Hacker News new | ask | show | jobs
by ndsipa_pomu 1122 days ago
I'm in the UK, so that might not be particularly helpful for you.

I currently buy green beans from https://www.pennineteaandcoffee.co.uk/ as they're cheaper than other places that I've found. I used to buy (and still do on occasion) from https://www.hasbean.co.uk/ which I can heartily recommend. Their roasted beans are excellent too and I love the information they provide about the individual growers.

In terms of beans, I tend to go for Asian coffees such as Monsoon Malabar, Indonesian or Thailand (tends to be difficult to find).

Here's an example of a fermented Thailand coffee that doesn't muck around when it comes to flavour or aroma (a friend complains that it smells of cat pee): https://www.hasbean.co.uk/products/thailand-22-114

I usually buy around 8kgs of green beans at a time to qualify for free delivery and the advantage of green beans is that they keep much better (months at least). It's when you roast them that beans should be consumed with 2-3 weeks or so depending on how fussy you are about staleness. It's when beans are ground that they go stale extremely quickly, so ground coffee from a supermarket will inevitably taste a bit stale despite having it in a fancy air release bag etc.

1 comments

I am impressed by how much the general population is driven by supply, instead of finding their way to quality, when it comes to coffee.
Quality coffee fell out of favour when instant coffee came on the market. Before that, it was common for people to roast their own coffee using a stove-top pan, but instant coffee meant that anyone could manage to have a coffee-like drink without worrying about roasting and the occasional fires that can result (it's quite easy to set fire to the chaff released from the beans). When people grow up with instant coffee, they often don't realise the difference until they're exposed to expensive coffee-shops.

It's a similar situation with tea as most people don't appreciate the staleness of tea-bags bought in supermarkets until they're given a quality loose-leaf brew. However, tea wasn't better back in the day as it was often shipped in bricks.
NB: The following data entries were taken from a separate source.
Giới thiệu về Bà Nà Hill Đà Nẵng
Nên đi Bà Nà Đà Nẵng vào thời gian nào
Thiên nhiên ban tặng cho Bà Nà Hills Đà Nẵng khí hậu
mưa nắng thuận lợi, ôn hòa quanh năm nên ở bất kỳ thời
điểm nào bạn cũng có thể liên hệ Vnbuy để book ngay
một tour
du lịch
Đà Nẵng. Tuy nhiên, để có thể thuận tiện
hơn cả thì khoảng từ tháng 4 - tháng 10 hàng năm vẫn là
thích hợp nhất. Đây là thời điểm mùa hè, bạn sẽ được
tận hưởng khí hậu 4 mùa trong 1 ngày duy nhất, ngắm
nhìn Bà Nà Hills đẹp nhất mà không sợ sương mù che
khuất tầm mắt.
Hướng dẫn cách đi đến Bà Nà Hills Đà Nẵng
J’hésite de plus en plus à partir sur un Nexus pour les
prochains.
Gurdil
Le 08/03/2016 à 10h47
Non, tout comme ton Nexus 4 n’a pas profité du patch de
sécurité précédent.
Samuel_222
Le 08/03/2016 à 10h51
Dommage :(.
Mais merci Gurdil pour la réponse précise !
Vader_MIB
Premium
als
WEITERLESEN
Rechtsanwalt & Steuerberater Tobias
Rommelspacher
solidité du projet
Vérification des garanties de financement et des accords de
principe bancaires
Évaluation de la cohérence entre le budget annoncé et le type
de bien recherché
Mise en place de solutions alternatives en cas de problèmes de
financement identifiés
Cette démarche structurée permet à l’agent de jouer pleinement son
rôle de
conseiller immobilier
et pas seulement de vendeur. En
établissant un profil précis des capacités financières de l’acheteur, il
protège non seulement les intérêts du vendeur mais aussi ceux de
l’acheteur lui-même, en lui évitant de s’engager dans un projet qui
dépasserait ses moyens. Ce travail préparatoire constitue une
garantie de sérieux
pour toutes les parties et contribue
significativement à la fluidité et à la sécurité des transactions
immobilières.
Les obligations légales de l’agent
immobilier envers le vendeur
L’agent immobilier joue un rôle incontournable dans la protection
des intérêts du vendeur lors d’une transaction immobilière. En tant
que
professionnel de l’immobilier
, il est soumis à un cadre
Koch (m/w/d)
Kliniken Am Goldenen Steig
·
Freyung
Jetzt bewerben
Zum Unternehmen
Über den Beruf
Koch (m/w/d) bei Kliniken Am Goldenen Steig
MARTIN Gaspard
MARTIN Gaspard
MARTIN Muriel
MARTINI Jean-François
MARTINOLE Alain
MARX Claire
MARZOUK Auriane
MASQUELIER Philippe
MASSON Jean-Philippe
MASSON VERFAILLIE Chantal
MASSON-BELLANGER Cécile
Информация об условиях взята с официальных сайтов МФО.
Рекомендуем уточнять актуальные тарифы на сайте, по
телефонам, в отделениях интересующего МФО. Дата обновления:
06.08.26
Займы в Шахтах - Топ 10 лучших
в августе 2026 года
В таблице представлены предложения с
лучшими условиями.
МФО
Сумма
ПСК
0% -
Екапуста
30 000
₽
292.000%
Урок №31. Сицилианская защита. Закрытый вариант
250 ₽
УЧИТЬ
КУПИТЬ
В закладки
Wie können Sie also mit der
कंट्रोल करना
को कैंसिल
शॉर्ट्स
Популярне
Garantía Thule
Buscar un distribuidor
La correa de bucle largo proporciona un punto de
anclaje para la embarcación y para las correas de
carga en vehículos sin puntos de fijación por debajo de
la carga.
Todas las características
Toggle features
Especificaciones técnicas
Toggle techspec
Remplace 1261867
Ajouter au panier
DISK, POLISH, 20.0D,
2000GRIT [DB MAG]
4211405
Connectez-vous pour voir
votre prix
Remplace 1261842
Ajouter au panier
As an anecdote I would have never expected, English Breakfast tea standards are the poorest: broken leaves that fall apart while producing finer sorts.
I think English Breakfast tea leaves are deliberately broken when processing as it gives it a stronger flavour (might help it move around inside a teabag too). Tea leaves are oxidised to make black tea (as opposed to green tea) and tearing the leaves is sometimes part of that process to speed up oxidisation.